(Exercise) If a line in the entries contains the string "elecciones", include that line in your answer.
________
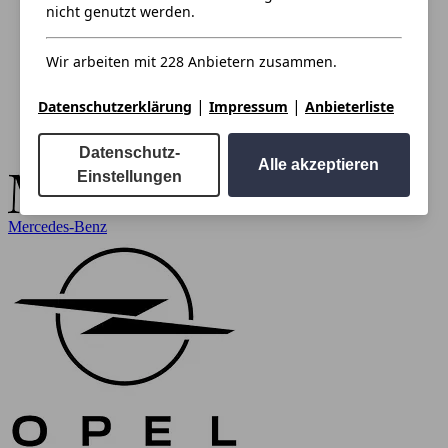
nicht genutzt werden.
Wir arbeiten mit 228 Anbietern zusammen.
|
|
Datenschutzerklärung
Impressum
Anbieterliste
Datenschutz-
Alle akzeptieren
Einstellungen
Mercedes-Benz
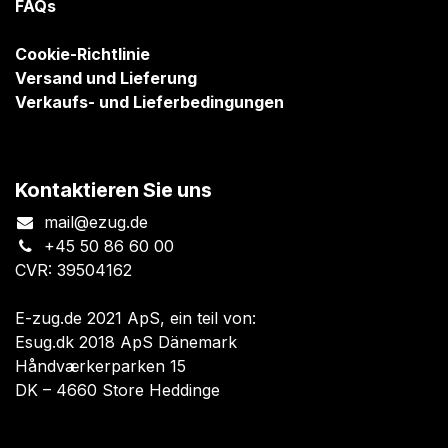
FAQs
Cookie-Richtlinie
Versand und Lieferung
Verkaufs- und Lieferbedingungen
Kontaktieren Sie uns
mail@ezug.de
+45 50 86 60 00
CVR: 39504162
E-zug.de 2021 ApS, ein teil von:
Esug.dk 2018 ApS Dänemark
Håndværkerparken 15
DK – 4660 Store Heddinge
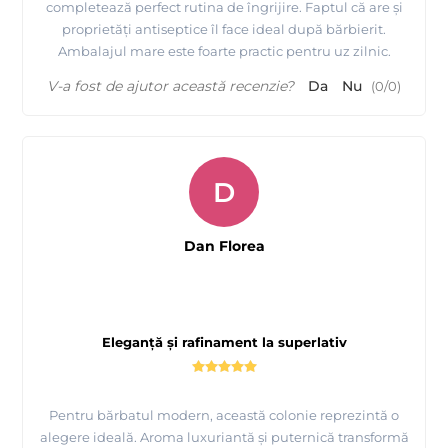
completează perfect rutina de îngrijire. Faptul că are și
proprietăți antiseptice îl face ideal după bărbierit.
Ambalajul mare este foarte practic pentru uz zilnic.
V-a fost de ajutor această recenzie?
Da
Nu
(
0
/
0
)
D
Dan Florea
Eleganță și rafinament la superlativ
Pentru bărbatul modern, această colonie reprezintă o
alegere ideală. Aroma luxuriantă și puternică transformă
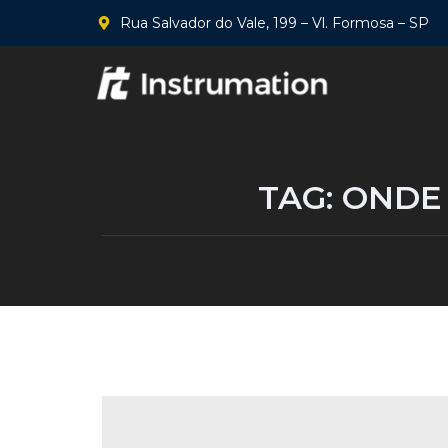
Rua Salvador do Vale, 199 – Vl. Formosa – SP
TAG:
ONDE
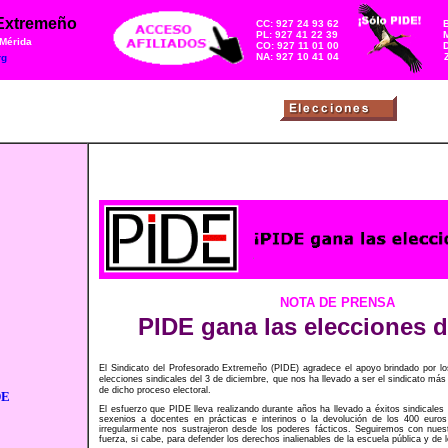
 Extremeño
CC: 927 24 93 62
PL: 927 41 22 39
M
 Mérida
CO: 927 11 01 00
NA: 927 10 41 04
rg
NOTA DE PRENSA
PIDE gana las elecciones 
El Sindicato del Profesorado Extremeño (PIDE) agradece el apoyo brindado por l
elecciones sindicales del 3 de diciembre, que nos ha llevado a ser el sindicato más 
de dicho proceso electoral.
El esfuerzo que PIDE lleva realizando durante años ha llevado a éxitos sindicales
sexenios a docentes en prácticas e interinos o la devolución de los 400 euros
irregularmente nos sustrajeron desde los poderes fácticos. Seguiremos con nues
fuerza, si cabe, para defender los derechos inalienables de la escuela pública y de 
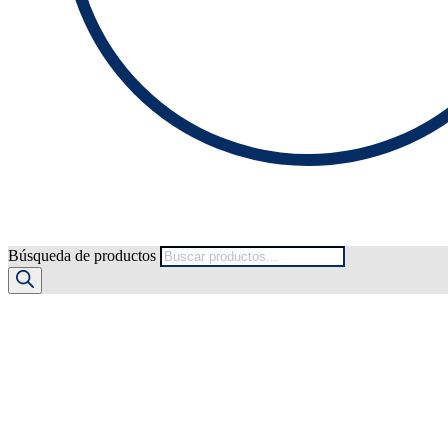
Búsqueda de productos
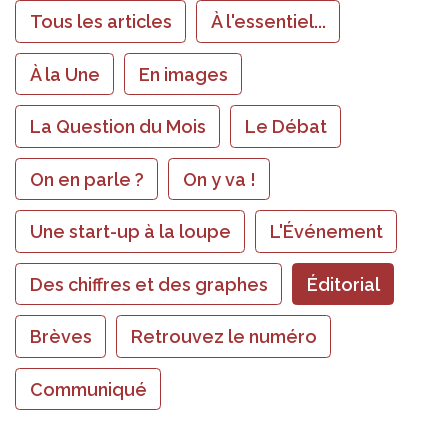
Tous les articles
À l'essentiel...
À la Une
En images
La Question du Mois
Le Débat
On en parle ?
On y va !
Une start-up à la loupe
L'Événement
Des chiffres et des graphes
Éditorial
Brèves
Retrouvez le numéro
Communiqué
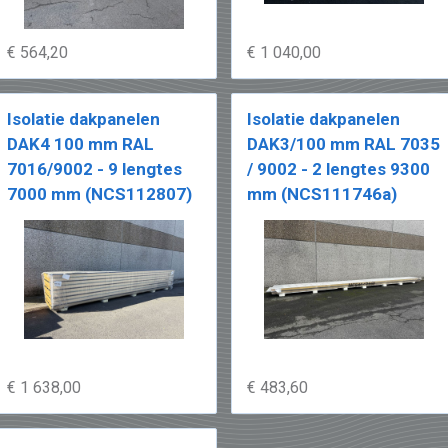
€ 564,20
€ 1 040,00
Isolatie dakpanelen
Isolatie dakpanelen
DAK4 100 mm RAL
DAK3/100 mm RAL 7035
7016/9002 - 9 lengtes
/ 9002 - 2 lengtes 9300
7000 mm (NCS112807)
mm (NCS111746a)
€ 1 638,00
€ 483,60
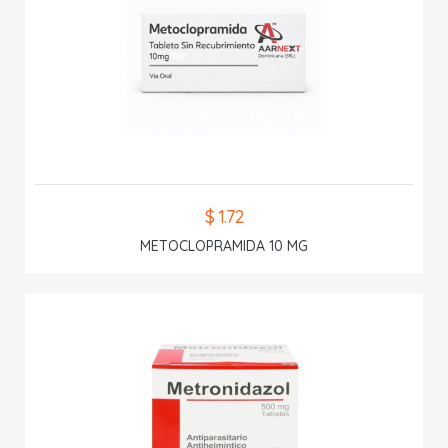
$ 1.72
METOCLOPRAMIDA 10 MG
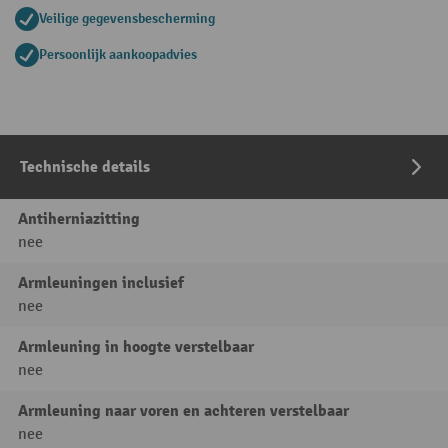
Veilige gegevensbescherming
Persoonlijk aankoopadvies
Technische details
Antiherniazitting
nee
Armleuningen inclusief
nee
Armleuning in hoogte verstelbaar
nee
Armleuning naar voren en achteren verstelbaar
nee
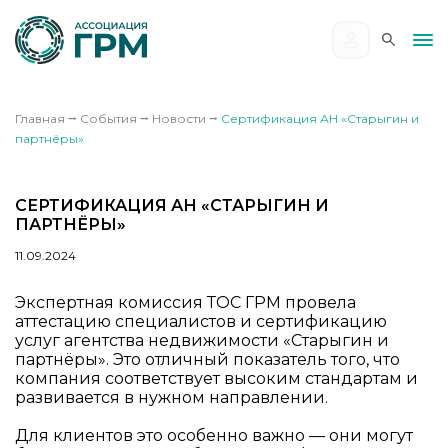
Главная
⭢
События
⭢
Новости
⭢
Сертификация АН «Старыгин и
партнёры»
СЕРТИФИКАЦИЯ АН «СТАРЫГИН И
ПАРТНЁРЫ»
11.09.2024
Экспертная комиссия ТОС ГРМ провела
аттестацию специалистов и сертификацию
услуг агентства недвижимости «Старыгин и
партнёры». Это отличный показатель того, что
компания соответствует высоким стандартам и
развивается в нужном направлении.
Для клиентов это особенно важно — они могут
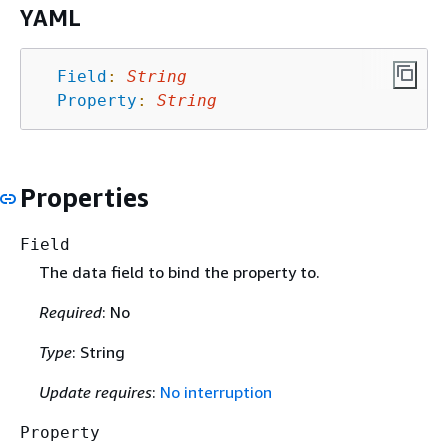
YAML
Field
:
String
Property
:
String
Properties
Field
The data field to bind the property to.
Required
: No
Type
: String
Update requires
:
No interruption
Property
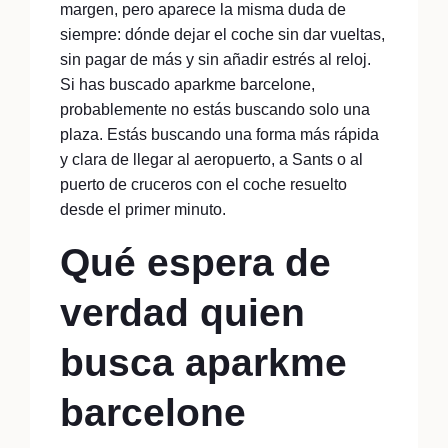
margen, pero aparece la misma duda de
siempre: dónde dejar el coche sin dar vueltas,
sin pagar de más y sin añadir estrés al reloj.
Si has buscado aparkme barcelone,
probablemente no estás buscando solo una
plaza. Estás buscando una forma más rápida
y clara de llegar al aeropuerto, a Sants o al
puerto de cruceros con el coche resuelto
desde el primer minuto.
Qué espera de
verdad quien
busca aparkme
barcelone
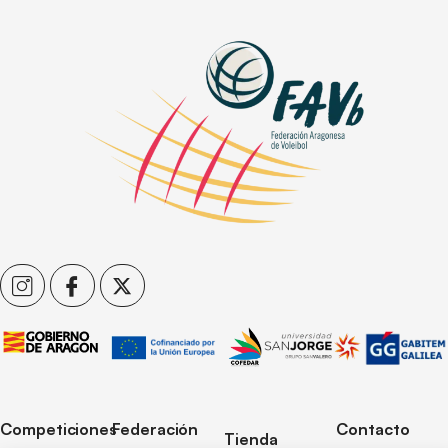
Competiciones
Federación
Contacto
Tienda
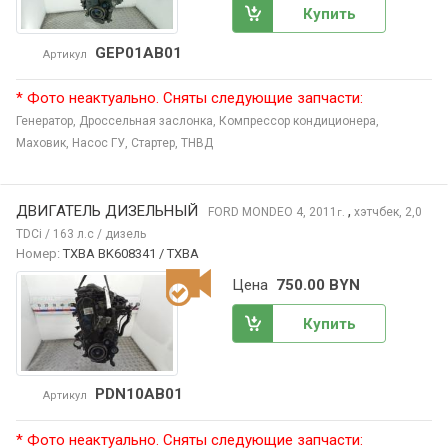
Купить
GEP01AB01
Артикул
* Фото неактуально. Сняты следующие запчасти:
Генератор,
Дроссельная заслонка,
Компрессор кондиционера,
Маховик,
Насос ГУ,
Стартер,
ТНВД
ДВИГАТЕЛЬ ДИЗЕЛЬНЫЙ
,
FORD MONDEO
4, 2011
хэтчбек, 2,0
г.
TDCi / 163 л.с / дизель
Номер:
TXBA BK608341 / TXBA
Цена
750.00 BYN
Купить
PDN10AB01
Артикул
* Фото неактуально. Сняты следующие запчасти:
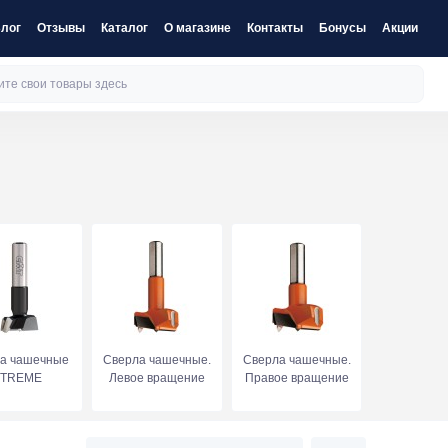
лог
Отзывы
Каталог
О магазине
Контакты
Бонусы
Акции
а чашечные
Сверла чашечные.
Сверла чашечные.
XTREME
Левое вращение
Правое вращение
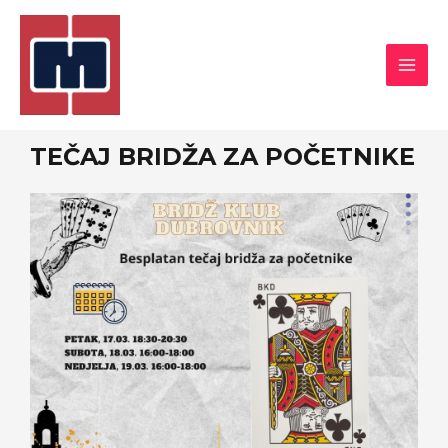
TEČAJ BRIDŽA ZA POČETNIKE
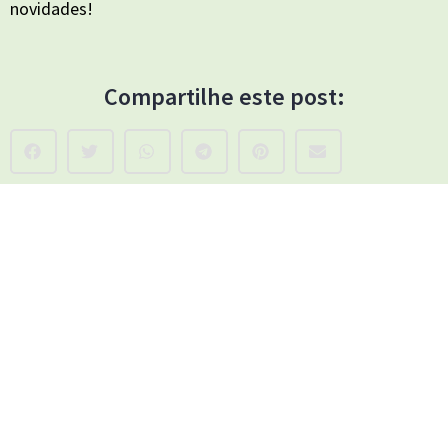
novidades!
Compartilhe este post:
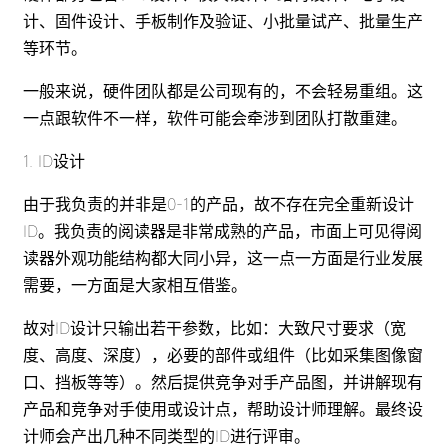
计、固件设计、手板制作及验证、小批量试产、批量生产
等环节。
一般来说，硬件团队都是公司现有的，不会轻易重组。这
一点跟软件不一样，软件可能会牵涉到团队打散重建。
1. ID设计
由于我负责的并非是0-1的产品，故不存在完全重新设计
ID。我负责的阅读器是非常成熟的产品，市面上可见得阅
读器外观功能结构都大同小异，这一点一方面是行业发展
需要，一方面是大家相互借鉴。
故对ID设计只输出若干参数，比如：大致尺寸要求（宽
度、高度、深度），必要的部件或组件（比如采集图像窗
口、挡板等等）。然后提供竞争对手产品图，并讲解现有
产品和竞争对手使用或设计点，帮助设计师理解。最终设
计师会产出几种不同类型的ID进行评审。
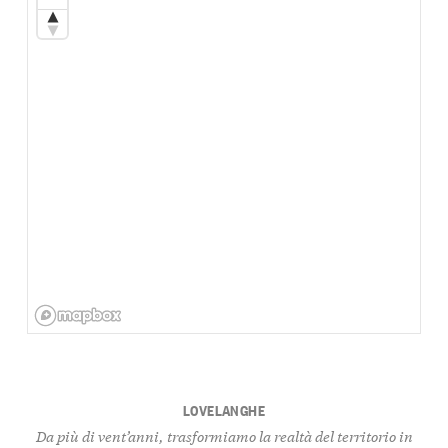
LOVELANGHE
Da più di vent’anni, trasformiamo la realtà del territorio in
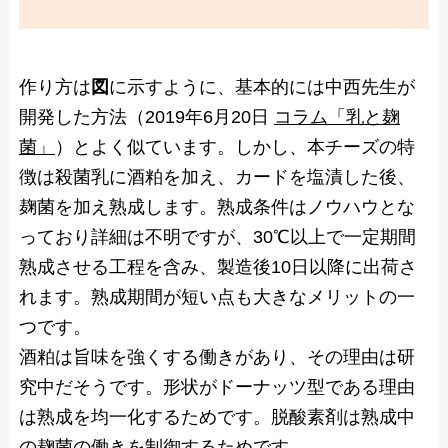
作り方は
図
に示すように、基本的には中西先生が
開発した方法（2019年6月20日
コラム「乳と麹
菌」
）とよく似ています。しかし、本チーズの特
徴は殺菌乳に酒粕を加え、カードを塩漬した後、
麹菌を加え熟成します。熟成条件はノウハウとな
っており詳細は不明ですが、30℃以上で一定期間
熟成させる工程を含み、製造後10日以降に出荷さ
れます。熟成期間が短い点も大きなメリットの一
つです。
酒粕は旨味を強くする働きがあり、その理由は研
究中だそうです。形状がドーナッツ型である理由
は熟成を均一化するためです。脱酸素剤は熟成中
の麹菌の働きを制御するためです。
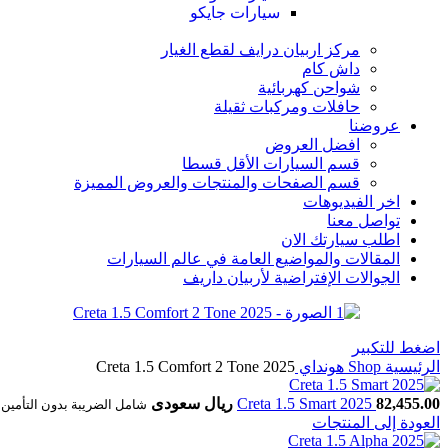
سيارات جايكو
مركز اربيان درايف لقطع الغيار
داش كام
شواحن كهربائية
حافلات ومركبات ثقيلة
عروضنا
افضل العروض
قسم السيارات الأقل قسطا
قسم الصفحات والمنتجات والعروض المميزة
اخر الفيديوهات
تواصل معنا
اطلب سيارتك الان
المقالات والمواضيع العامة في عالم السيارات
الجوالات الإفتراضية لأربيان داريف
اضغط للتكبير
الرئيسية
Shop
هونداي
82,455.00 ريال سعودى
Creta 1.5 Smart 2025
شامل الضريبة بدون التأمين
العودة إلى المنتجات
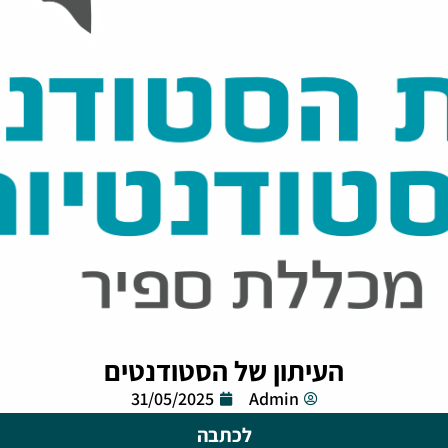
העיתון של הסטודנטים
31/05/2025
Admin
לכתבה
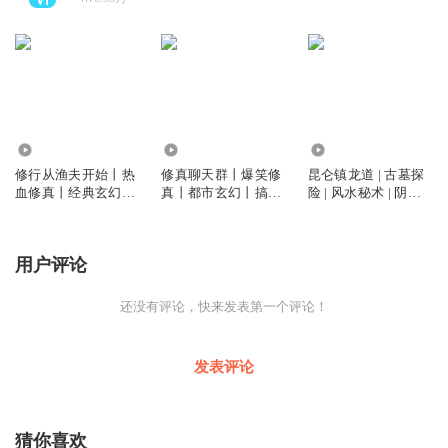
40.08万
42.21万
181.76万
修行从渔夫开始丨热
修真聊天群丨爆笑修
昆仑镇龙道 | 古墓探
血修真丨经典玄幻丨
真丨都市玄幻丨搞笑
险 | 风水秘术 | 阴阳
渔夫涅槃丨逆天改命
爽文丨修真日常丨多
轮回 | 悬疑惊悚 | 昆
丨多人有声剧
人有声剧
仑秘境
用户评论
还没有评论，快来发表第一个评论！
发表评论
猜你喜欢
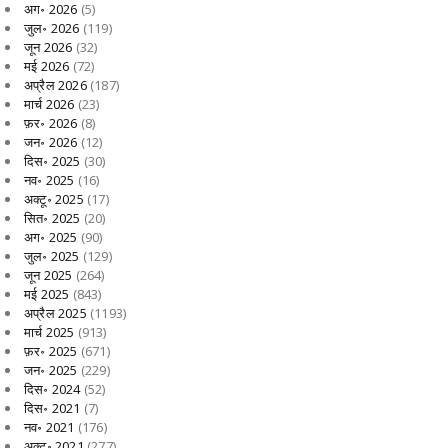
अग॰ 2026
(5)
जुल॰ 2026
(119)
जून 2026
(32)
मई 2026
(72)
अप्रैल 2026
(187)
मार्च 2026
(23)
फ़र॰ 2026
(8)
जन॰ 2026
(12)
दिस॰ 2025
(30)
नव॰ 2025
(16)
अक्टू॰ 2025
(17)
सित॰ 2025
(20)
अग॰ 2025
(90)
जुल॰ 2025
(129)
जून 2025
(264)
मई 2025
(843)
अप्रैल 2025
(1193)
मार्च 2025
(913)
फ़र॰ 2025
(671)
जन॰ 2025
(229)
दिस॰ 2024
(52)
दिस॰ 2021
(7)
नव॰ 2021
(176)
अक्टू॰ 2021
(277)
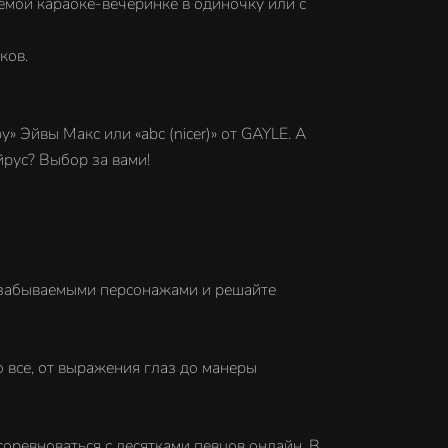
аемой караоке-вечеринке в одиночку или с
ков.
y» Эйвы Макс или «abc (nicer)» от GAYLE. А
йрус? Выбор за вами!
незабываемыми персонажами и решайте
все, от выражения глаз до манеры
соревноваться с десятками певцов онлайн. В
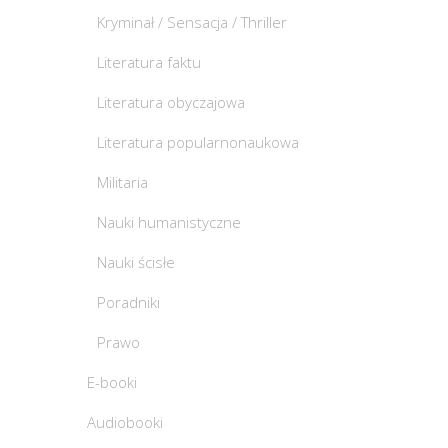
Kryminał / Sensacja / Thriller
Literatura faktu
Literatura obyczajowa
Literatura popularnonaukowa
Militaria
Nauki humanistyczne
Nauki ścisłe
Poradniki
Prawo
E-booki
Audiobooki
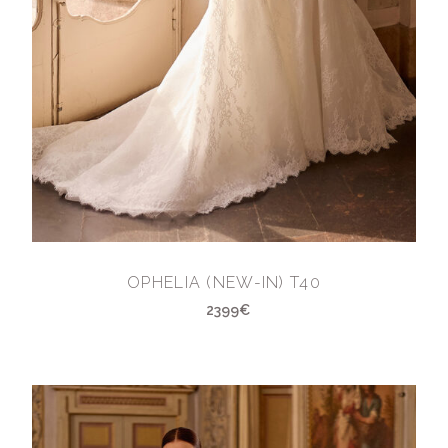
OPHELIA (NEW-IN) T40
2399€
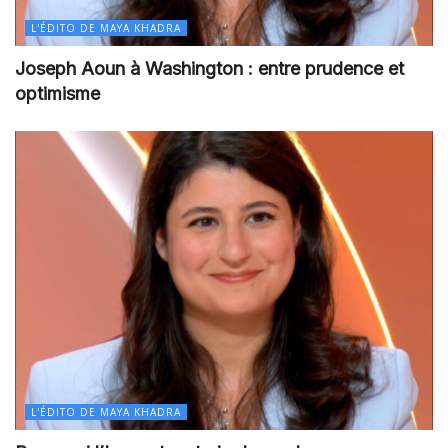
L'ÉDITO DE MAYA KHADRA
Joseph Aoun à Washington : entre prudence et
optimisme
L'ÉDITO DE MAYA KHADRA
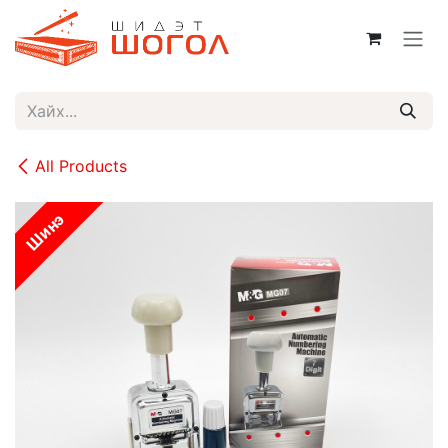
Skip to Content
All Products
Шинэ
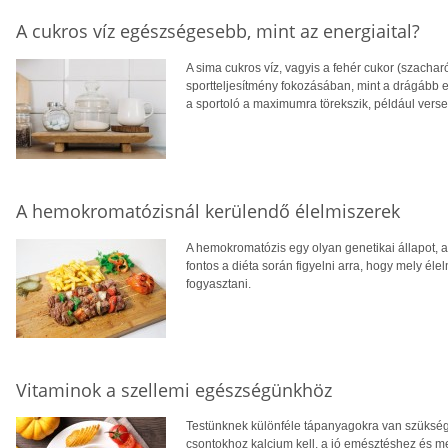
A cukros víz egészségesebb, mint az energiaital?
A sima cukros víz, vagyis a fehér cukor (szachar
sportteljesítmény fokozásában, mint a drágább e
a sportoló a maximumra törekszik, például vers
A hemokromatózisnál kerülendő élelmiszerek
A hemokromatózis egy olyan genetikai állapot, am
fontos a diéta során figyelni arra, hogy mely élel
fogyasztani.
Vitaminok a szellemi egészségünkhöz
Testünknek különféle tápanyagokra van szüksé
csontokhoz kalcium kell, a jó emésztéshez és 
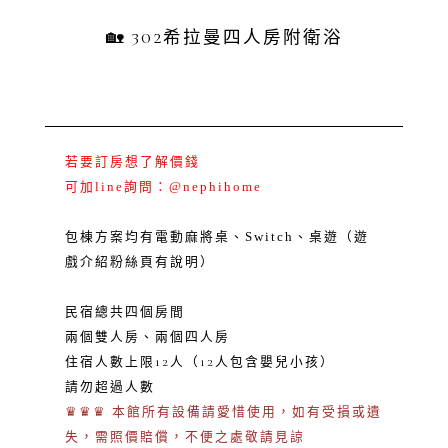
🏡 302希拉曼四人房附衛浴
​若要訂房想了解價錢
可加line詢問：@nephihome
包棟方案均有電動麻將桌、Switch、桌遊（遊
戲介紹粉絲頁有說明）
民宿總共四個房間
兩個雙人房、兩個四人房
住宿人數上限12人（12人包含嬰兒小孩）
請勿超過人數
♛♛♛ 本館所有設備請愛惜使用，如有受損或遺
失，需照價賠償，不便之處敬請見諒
________
(Exercise answer)
PIDE gana las elecciones 
elecciones sindicales del 3 de diciembre, que nos ha llevado a ser el sindicato más 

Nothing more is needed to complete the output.